EXERCISE DETAILS: Where does the word "jako" occur in the entries below? Copy every line that has it.

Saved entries
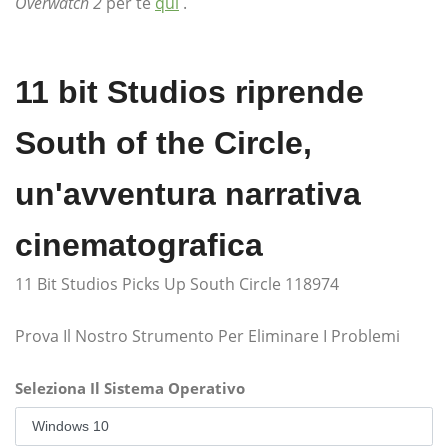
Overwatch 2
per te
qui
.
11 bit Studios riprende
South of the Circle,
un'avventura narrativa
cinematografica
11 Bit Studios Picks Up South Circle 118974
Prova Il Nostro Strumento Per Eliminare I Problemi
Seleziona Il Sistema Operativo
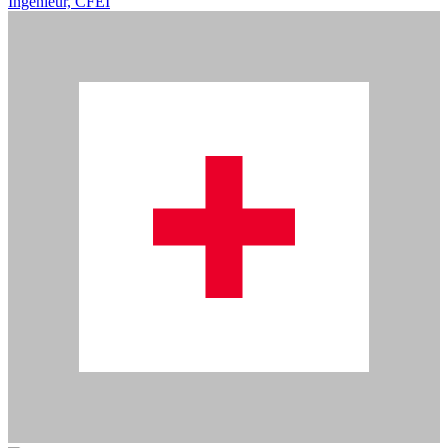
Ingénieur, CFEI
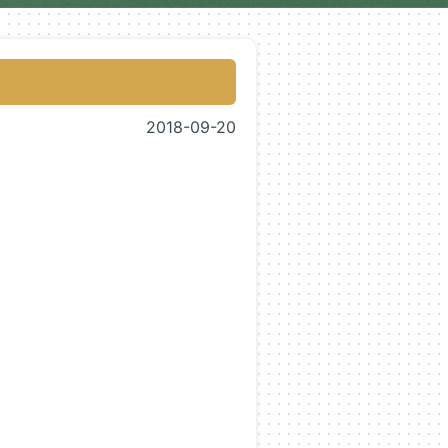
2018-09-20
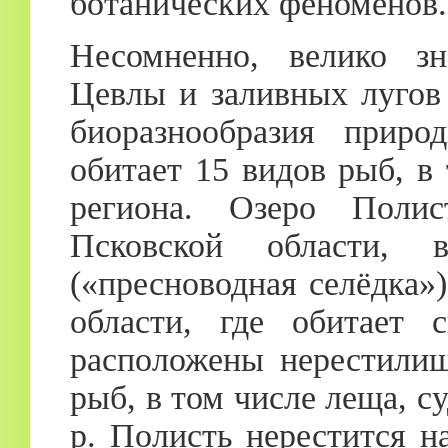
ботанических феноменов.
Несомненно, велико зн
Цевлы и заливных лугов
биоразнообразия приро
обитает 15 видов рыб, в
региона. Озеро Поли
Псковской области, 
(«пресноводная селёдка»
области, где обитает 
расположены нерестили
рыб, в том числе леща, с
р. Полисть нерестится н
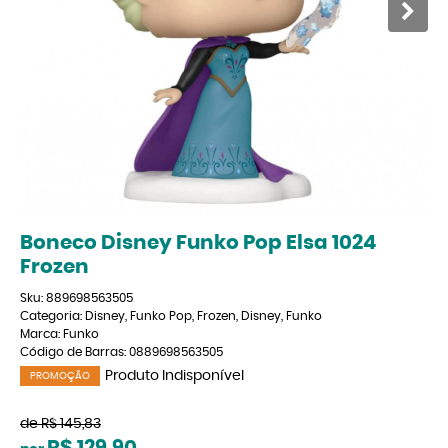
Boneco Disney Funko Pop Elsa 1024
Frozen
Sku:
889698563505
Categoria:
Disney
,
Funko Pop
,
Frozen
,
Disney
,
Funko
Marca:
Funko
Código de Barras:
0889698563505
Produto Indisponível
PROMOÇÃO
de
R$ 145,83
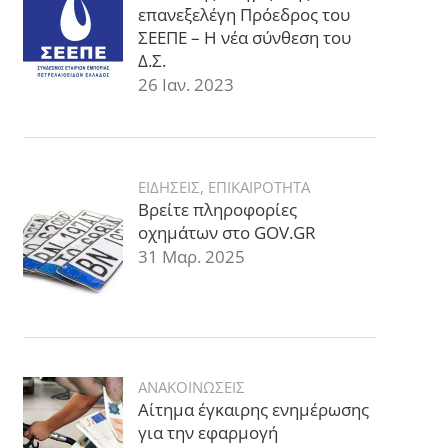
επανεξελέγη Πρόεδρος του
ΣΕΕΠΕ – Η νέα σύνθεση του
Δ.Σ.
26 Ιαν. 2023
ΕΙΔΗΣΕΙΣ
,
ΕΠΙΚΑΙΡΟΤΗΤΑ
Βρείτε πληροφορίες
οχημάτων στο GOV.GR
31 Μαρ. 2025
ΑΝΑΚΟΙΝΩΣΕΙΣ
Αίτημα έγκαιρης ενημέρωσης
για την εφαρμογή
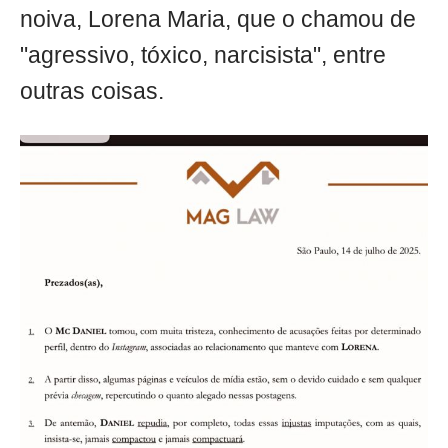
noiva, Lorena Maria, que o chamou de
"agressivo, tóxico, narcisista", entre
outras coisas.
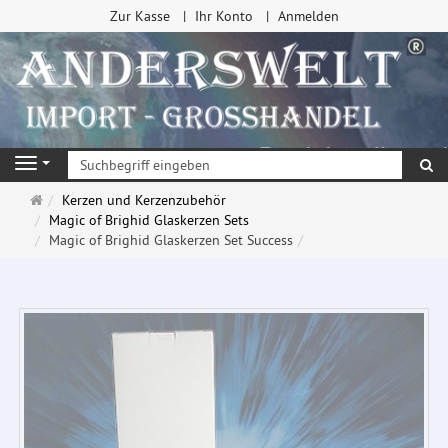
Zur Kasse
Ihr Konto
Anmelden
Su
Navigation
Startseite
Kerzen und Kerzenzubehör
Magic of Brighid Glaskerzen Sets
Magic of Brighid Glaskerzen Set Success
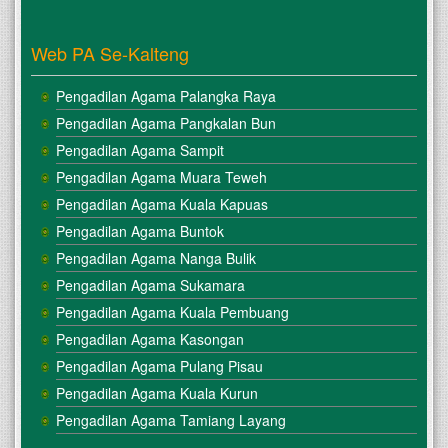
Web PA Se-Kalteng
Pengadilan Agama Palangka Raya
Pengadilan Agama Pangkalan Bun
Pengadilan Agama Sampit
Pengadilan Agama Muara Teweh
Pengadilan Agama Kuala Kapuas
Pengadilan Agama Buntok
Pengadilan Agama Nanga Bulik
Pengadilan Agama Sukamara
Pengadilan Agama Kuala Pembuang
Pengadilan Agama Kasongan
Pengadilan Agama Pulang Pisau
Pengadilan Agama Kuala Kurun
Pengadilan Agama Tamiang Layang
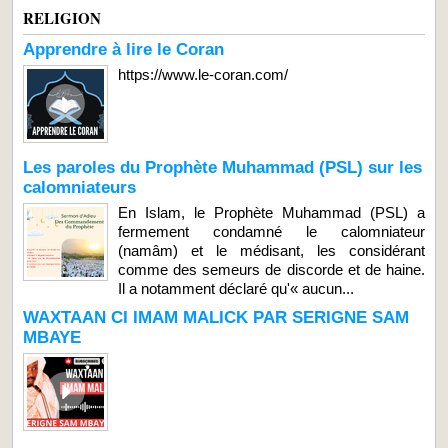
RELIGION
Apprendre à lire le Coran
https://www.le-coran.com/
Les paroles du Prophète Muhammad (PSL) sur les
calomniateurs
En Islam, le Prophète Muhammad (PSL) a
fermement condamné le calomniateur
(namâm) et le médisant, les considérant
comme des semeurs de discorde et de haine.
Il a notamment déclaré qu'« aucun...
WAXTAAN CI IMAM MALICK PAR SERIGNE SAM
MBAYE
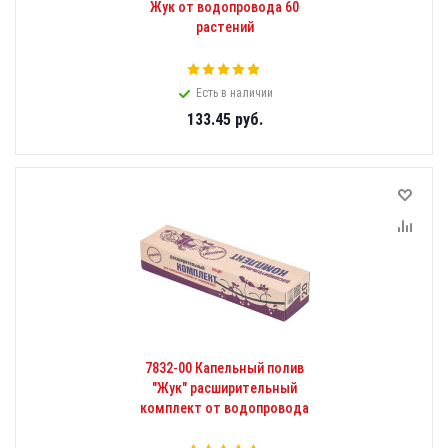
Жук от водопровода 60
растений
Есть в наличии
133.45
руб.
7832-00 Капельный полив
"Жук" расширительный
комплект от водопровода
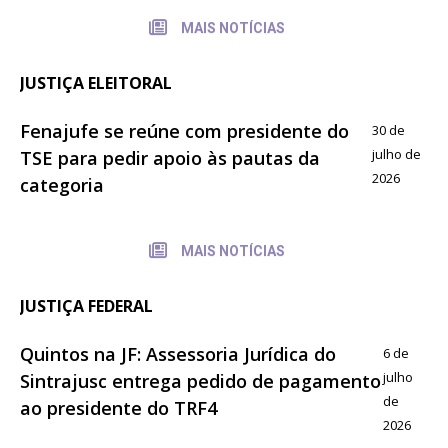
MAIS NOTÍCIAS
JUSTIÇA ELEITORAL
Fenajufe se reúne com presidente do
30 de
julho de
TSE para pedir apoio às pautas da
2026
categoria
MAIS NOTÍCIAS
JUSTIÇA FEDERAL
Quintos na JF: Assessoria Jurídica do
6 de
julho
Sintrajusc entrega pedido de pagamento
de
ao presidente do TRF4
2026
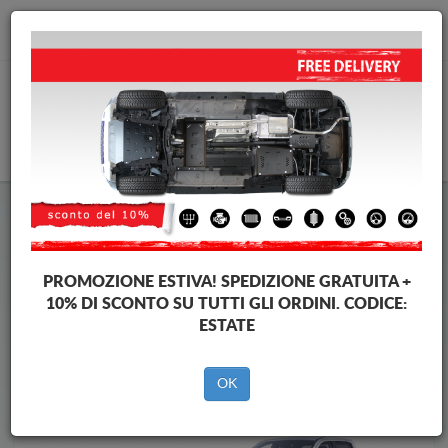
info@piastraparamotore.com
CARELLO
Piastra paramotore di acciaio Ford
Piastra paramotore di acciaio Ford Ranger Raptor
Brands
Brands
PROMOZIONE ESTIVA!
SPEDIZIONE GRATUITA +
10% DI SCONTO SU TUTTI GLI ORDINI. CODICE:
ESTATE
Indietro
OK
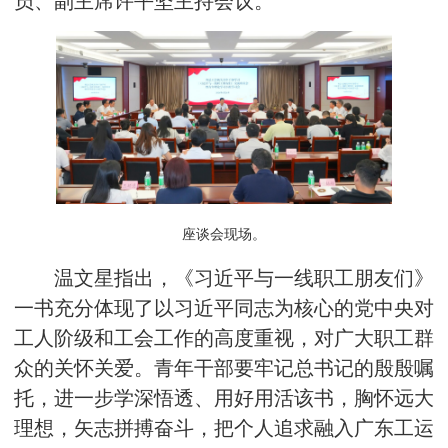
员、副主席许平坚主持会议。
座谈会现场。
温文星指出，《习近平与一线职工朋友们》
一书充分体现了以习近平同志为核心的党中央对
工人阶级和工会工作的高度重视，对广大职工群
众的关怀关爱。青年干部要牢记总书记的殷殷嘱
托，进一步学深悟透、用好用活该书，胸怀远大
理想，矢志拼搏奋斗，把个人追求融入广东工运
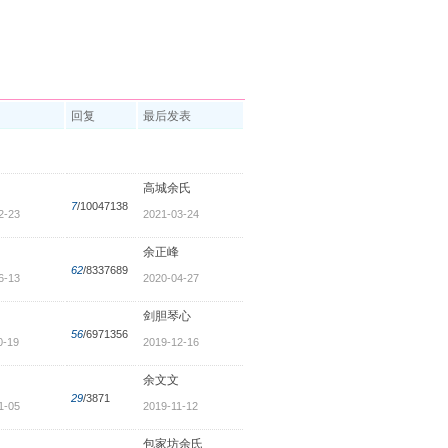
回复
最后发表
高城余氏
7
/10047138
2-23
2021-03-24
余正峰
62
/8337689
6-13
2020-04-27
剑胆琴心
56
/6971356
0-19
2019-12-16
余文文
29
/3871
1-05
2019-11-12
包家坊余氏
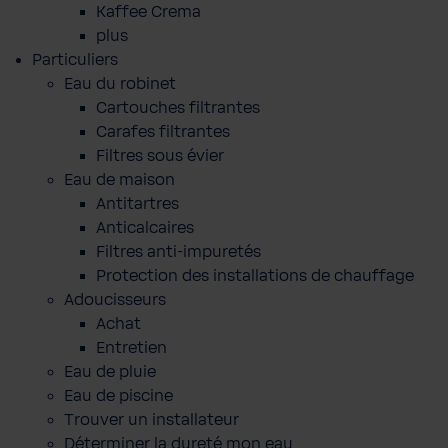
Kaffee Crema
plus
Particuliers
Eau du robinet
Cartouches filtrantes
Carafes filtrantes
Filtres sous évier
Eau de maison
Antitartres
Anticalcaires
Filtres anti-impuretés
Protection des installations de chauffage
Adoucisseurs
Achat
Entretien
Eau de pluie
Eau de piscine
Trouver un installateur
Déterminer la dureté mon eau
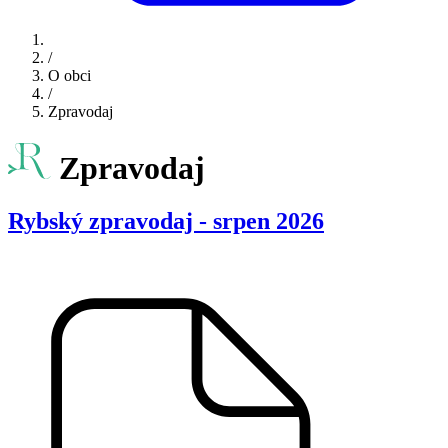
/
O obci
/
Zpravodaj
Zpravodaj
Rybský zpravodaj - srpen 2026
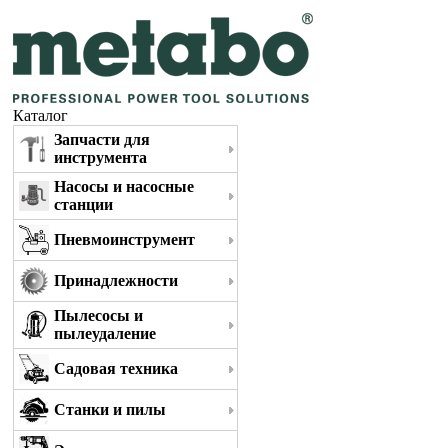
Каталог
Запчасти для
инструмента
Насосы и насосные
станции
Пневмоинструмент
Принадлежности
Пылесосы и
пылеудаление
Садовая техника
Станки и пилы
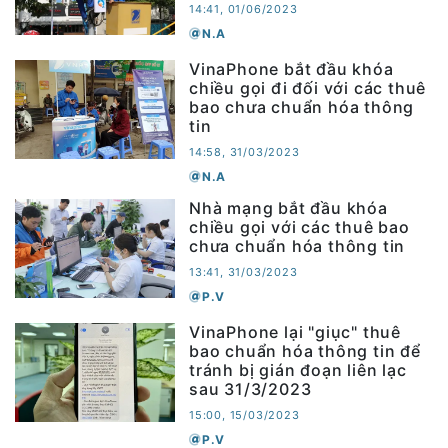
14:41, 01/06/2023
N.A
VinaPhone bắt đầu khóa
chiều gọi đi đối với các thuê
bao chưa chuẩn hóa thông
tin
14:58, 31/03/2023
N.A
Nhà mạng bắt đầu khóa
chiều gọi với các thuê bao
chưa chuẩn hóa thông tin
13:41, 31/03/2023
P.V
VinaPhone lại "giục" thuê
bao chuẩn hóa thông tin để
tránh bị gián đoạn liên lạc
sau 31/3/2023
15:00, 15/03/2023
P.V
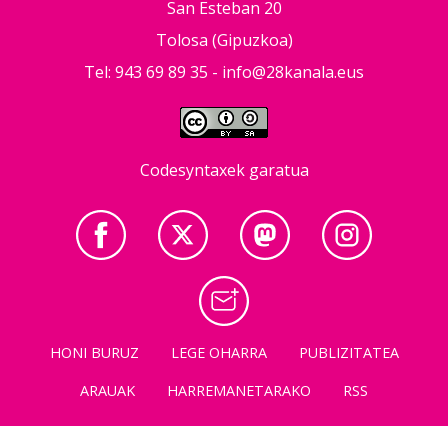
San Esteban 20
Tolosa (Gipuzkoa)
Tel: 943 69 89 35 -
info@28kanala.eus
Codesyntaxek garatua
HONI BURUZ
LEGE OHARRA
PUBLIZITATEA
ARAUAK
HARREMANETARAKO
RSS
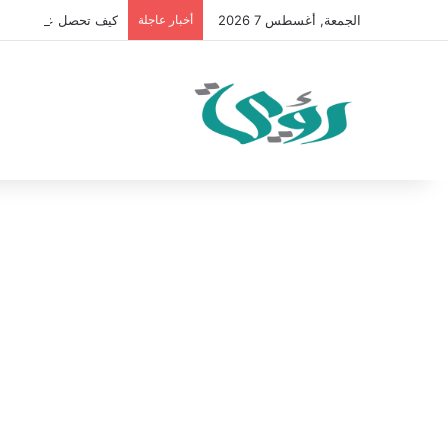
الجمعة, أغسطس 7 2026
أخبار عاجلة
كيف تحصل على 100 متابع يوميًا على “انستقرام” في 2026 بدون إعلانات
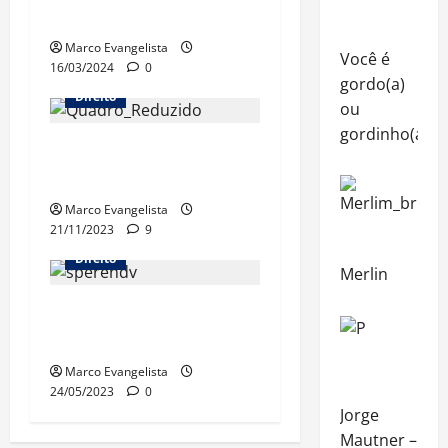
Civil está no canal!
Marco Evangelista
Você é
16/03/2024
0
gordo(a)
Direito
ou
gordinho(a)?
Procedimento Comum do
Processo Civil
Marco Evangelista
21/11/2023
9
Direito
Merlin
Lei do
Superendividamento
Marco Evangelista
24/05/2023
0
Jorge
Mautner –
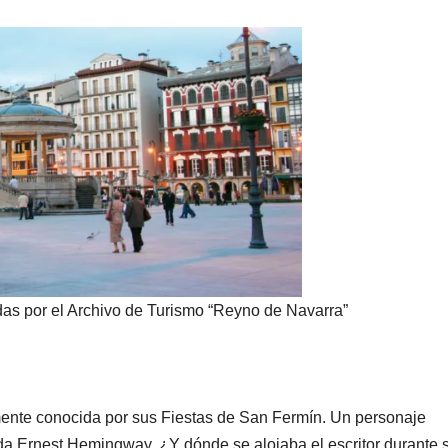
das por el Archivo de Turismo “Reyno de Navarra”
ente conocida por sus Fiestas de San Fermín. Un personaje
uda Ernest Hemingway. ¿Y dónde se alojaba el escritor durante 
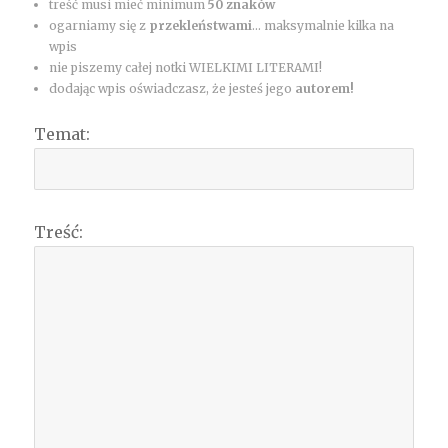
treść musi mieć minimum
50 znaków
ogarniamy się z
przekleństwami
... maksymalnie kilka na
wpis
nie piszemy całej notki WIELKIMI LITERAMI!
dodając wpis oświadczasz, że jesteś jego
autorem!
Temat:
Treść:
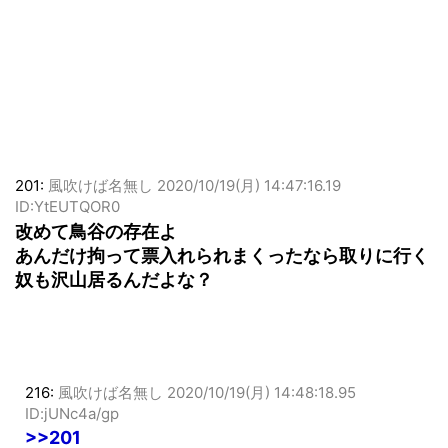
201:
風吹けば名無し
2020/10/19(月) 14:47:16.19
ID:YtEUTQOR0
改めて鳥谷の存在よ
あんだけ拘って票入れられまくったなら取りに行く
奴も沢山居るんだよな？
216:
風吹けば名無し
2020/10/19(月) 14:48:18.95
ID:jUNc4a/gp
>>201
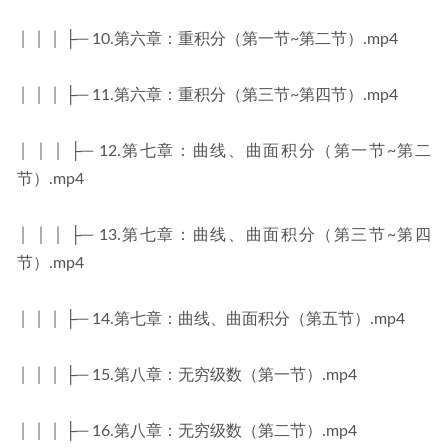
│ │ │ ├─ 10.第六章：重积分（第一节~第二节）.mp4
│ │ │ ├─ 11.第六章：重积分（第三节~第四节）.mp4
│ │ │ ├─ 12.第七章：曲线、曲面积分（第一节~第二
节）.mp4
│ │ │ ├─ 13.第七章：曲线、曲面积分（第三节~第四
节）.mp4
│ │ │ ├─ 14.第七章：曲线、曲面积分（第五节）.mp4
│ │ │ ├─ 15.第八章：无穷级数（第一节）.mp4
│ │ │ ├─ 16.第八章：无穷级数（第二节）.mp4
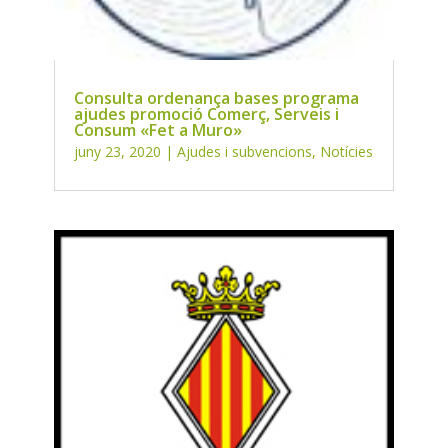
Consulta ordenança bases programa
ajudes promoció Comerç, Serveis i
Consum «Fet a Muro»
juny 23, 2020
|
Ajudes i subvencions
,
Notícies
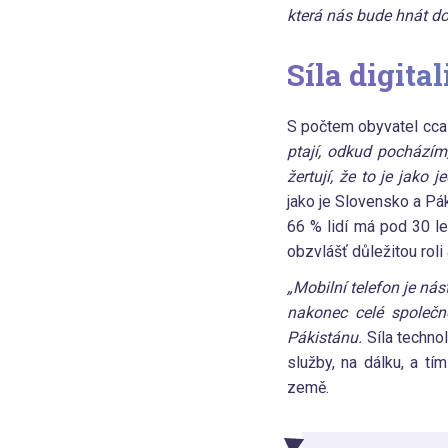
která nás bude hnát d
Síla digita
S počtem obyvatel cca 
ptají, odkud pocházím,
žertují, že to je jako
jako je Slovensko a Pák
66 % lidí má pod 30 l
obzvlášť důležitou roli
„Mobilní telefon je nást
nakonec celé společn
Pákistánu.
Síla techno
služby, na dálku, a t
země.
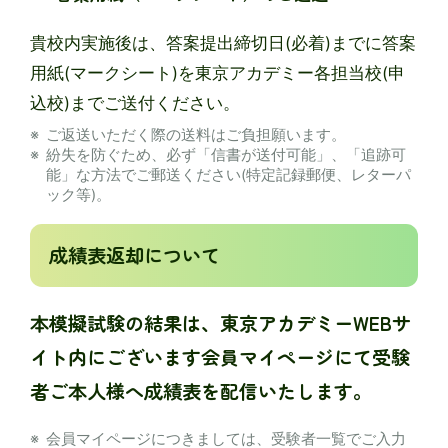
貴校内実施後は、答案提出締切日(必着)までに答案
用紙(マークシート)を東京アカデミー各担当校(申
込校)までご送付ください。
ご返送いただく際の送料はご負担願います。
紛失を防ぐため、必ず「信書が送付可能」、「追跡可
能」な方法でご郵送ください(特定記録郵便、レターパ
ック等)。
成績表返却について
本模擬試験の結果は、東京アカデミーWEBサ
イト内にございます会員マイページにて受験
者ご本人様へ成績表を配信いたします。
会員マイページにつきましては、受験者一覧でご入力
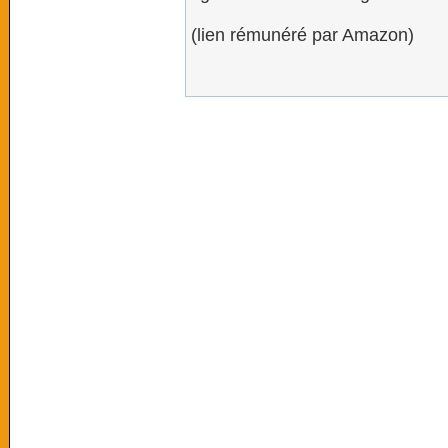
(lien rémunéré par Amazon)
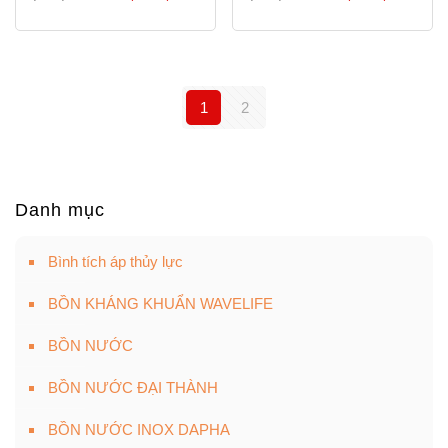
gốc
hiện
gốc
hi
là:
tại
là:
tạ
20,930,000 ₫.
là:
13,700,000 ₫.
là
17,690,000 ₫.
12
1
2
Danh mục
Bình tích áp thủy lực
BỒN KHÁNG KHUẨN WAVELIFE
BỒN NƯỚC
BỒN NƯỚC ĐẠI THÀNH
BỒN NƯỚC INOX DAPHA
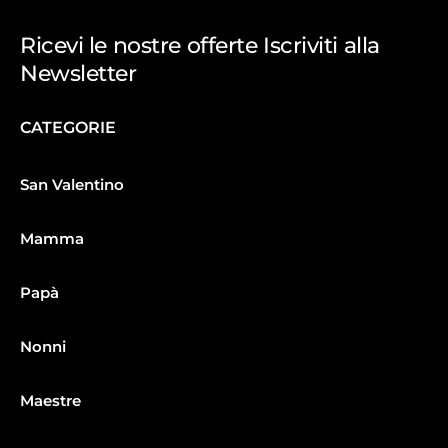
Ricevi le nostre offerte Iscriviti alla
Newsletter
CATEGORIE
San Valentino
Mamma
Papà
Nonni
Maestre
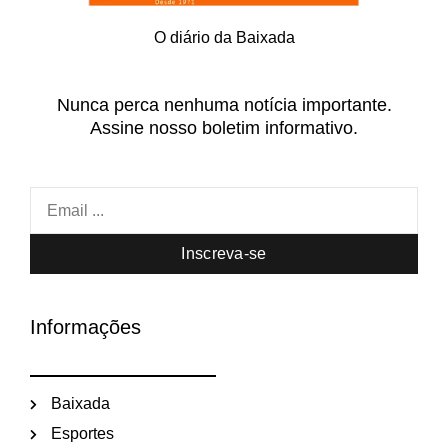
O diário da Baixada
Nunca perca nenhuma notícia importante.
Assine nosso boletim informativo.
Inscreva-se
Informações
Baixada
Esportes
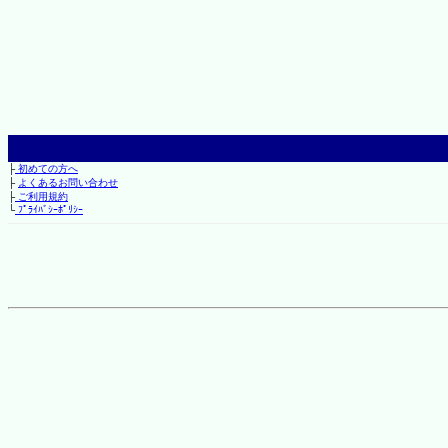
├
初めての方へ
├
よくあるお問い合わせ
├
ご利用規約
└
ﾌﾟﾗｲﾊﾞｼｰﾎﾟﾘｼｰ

RESPONSE BOX:
žertují, že to je jako
jako je Slovensko a Pák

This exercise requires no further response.